**Try it**: When you reach the line with "website staat )." in the listing below, transcribe it and each line after it up to and including the line with "restaurant geleverd in", exactly and with nothing else.

**Records for this task**:

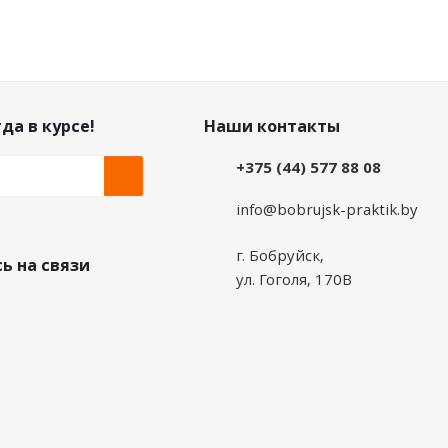
да в курсе!
Наши контакты
+375 (44) 577 88 08
info@bobrujsk-praktik.by
г. Бобруйск,
ь на связи
ул. Гоголя, 170В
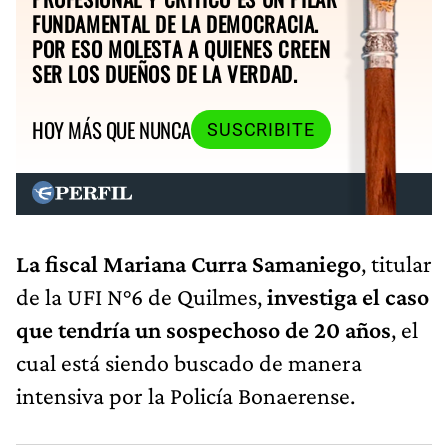
FUNDAMENTAL DE LA DEMOCRACIA.
POR ESO MOLESTA A QUIENES CREEN
SER LOS DUEÑOS DE LA VERDAD.
HOY MÁS QUE NUNCA
SUSCRIBITE
La fiscal Mariana Curra Samaniego
, titular
de la UFI N°6 de Quilmes,
investiga el caso
que tendría un sospechoso de 20 años
, el
cual está siendo buscado de manera
intensiva por la Policía Bonaerense.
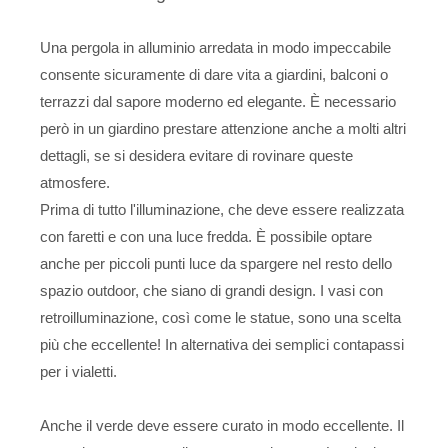
Una pergola in alluminio arredata in modo impeccabile
consente sicuramente di dare vita a giardini, balconi o
terrazzi dal sapore moderno ed elegante. È necessario
però in un giardino prestare attenzione anche a molti altri
dettagli, se si desidera evitare di rovinare queste
atmosfere.
Prima di tutto l'illuminazione, che deve essere realizzata
con faretti e con una luce fredda. È possibile optare
anche per piccoli punti luce da spargere nel resto dello
spazio outdoor, che siano di grandi design. I vasi con
retroilluminazione, così come le statue, sono una scelta
più che eccellente! In alternativa dei semplici contapassi
per i vialetti.
Anche il verde deve essere curato in modo eccellente. Il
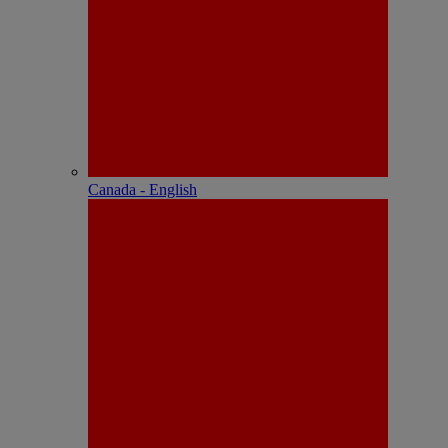
Canada - English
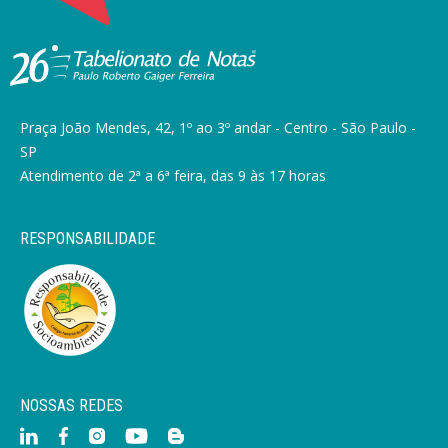
Praça João Mendes, 42, 1º ao 3º andar - Centro - São Paulo -
SP
Atendimento de 2ª a 6ª feira, das 9 às 17 horas
RESPONSABILIDADE
NOSSAS REDES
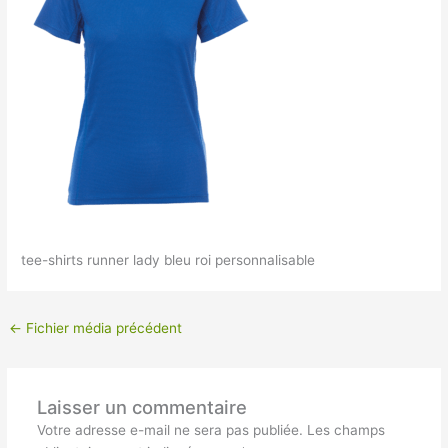
tee-shirts runner lady bleu roi personnalisable
←
Fichier média précédent
Laisser un commentaire
Votre adresse e-mail ne sera pas publiée.
Les champs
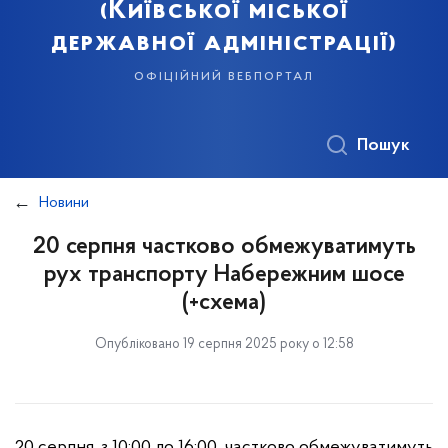
(Київської міської
державної адміністрації)
офіційний вебпортал
Пошук
Новини
20 серпня частково обмежуватимуть
рух транспорту Набережним шосе
(+схема)
Опубліковано 19 серпня 2025 року о 12:58
20 серпня, з 10:00 до 16:00, частково обмежуватимуть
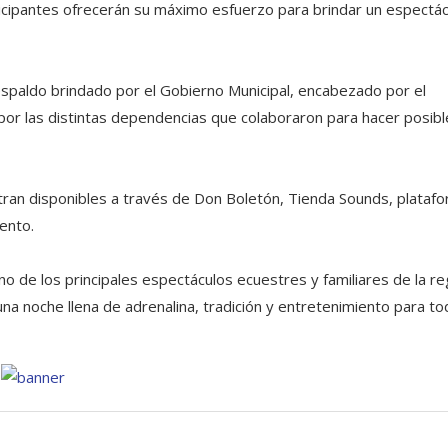
ticipantes ofrecerán su máximo esfuerzo para brindar un espectác
spaldo brindado por el Gobierno Municipal, encabezado por el
por las distintas dependencias que colaboraron para hacer posibl
ran disponibles a través de Don Boletón, Tienda Sounds, plataf
vento.
e los principales espectáculos ecuestres y familiares de la re
a noche llena de adrenalina, tradición y entretenimiento para to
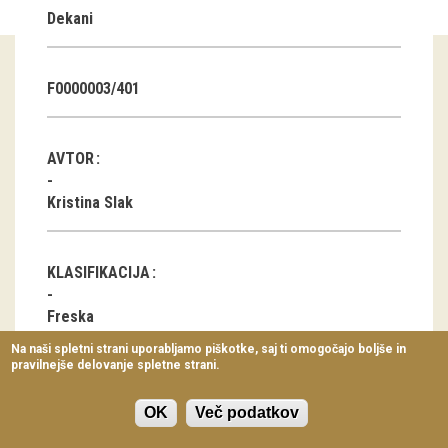
Dekani
Virtualni sprehodi
Razstavni projekti
F0000003/401
Napovednik
Arhiv razstav
AVTOR
dogodki
Kristina Slak
Koledar dogodkov
KLASIFIKACIJA
Prireditve
Freska
Predavanja
Na naši spletni strani uporabljamo piškotke, saj ti omogočajo boljše in
pravilnejše delovanje spletne strani.
Delavnice
LOKACIJA
Vodeni ogledi
OK
Več podatkov
Dekani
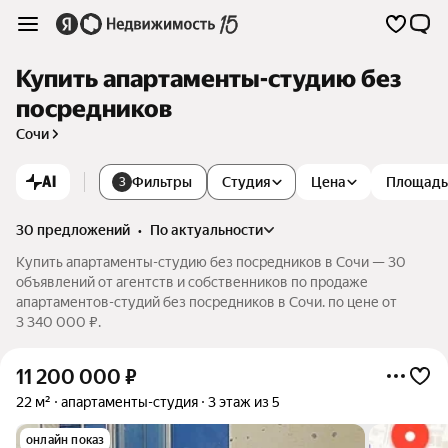
Купить апартаменты-студию без
посредников
Сочи
AI
Фильтры
Студия
Цена
Площадь
3
30 предложений
•
по актуальности
Купить апартаменты-студию без посредников в Сочи — 30
объявлений от агентств и собственников по продаже
апартаментов-студий без посредников в Сочи. по цене от
3 340 000 ₽.
11 200 000
₽
22 м²
апартаменты-студия
3 этаж из 5
онлайн показ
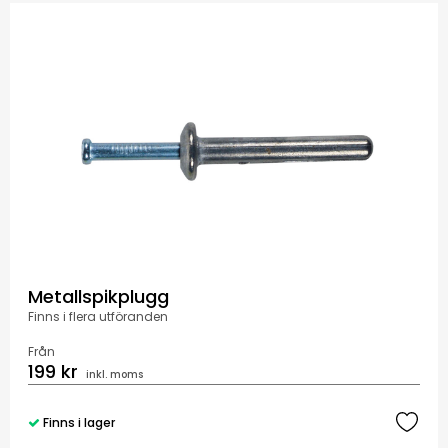
Metallspikplugg
Finns i flera utföranden
Från
199 kr
inkl. moms
Finns i lager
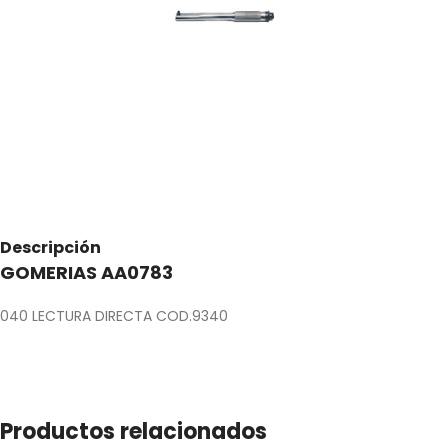
Descripción
GOMERIAS AA0783
040 LECTURA DIRECTA COD.9340
Productos relacionados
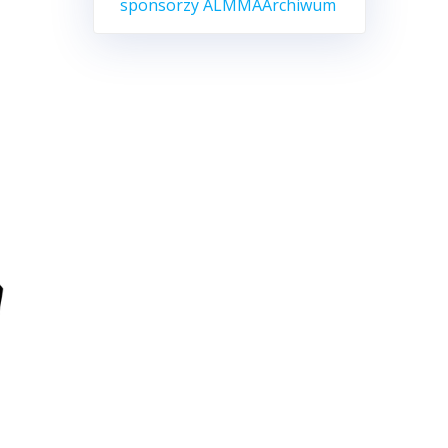
sponsorzy ALMMA
Archiwum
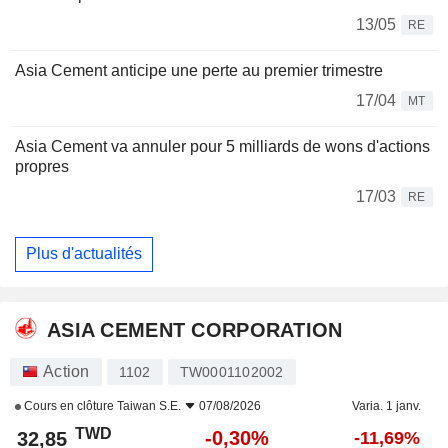
13/05
RE
Asia Cement anticipe une perte au premier trimestre
17/04
MT
Asia Cement va annuler pour 5 milliards de wons d'actions
propres
17/03
RE
Plus d'actualités
ASIA CEMENT CORPORATION
Action
1102
TW0001102002
Cours en clôture
Taiwan S.E.
07/08/2026
Varia. 1 janv.
TWD
-0,30%
32,85
-11,69%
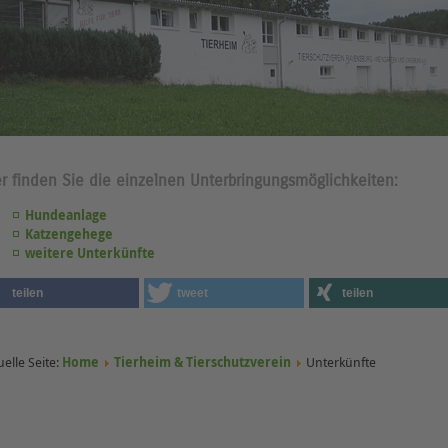
er finden Sie die einzelnen Unterbringungsmöglichkeiten:
Hundeanlage
Katzengehege
weitere Unterkünfte
teilen
tweet
teilen
uelle Seite:
Home
Tierheim & Tierschutzverein
Unterkünfte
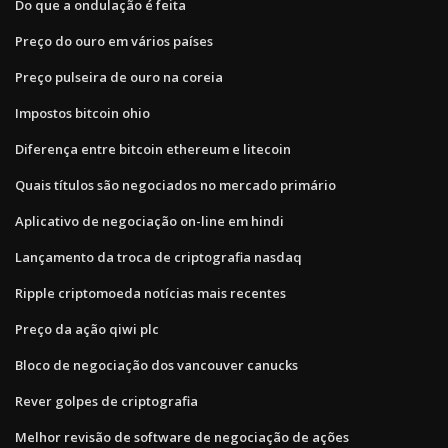
Do que a ondulação é feita
Preço do ouro em vários países
Preço pulseira de ouro na coreia
Impostos bitcoin ohio
Diferença entre bitcoin ethereum e litecoin
Quais títulos são negociados no mercado primário
Aplicativo de negociação on-line em hindi
Lançamento da troca de criptografia nasdaq
Ripple criptomoeda notícias mais recentes
Preço da ação qiwi plc
Bloco de negociação dos vancouver canucks
Rever golpes de criptografia
Melhor revisão de software de negociação de ações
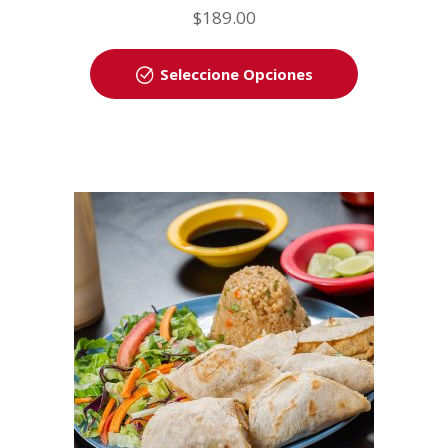
$
189.00
Seleccione Opciones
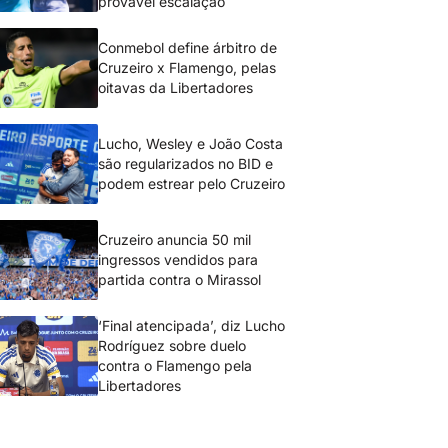
provável escalação
Conmebol define árbitro de
Cruzeiro x Flamengo, pelas
oitavas da Libertadores
Lucho, Wesley e João Costa
são regularizados no BID e
podem estrear pelo Cruzeiro
Cruzeiro anuncia 50 mil
ingressos vendidos para
partida contra o Mirassol
‘Final atencipada’, diz Lucho
Rodríguez sobre duelo
contra o Flamengo pela
Libertadores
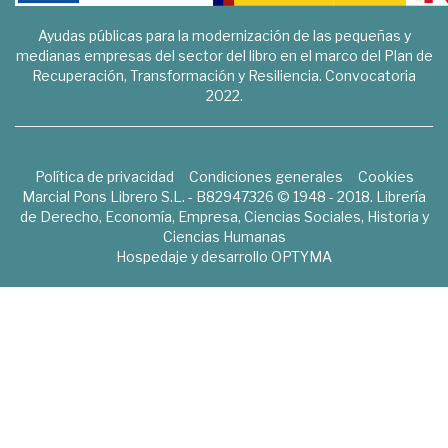
Ayudas públicas para la modernización de las pequeñas y
medianas empresas del sector del libro en el marco del Plan de
Recuperación, Transformación y Resiliencia. Convocatoria
2022.
Política de privacidad
Condiciones generales
Cookies
Marcial Pons Librero S.L. - B82947326 © 1948 - 2018. Librería
de Derecho, Economía, Empresa, Ciencias Sociales, Historia y
Ciencias Humanas
Hospedaje y desarrollo
OPTYMA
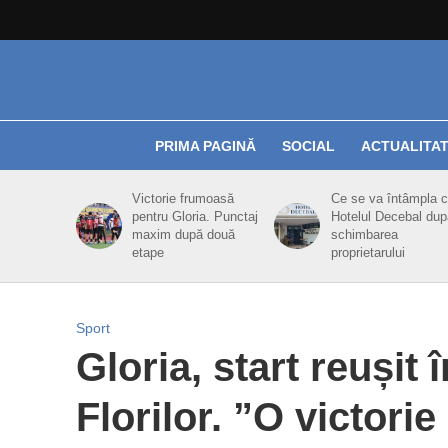
PRIMA PAGINĂ
SOCIAL
ACTUALITA
Victorie frumoasă
Ce se va întâmpla 
pentru Gloria. Punctaj
Hotelul Decebal dup
maxim după două
schimbarea
etape
proprietarului
Sport
Gloria, start reușit 
Florilor. ”O victori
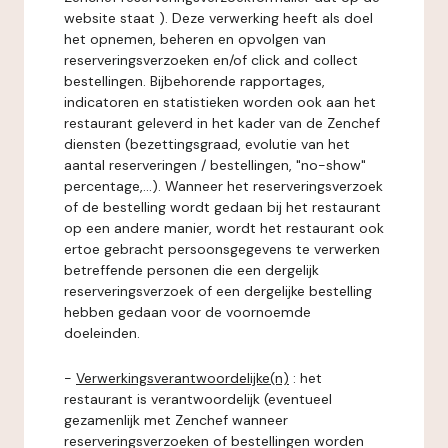
website staat ). Deze verwerking heeft als doel
het opnemen, beheren en opvolgen van
reserveringsverzoeken en/of click and collect
bestellingen. Bijbehorende rapportages,
indicatoren en statistieken worden ook aan het
restaurant geleverd in het kader van de Zenchef
diensten (bezettingsgraad, evolutie van het
aantal reserveringen / bestellingen, "no-show"
percentage,...). Wanneer het reserveringsverzoek
of de bestelling wordt gedaan bij het restaurant
op een andere manier, wordt het restaurant ook
ertoe gebracht persoonsgegevens te verwerken
betreffende personen die een dergelijk
reserveringsverzoek of een dergelijke bestelling
hebben gedaan voor de voornoemde
doeleinden.
-
Verwerkingsverantwoordelijke(n)
: het
restaurant is verantwoordelijk (eventueel
gezamenlijk met Zenchef wanneer
reserveringsverzoeken of bestellingen worden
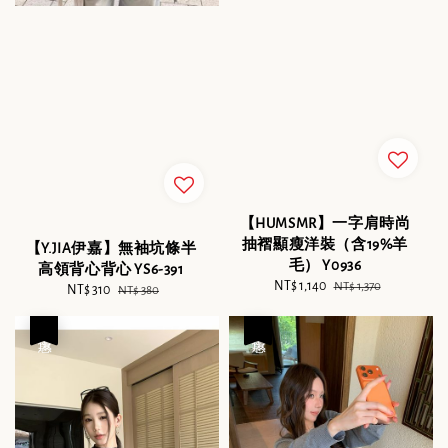
【HUMSMR】一字肩時尚
抽褶顯瘦洋裝（含19%羊
【Y.JIA伊嘉】無袖坑條半
毛） Y0936
高領背心背心 YS6-391
Sale
NT$ 1,140
Regular
NT$ 1,370
Sale
NT$ 310
Regular
NT$ 380
price
price
price
price
優惠
優惠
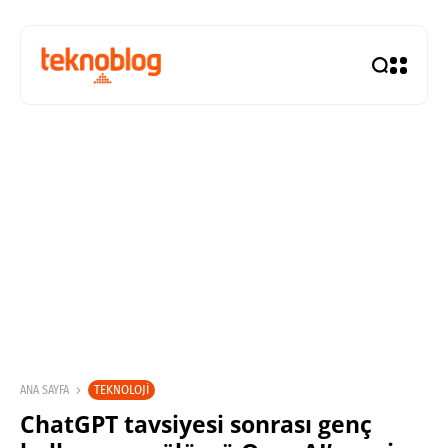
TEKNOLOJI
ANA SAYFA
ChatGPT tavsiyesi sonrası genç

**Your response**:
website staat ). Deze verwerking heeft als doel
het opnemen, beheren en opvolgen van
reserveringsverzoeken en/of click and collect
bestellingen. Bijbehorende rapportages,
indicatoren en statistieken worden ook aan het
restaurant geleverd in het kader van de Zenchef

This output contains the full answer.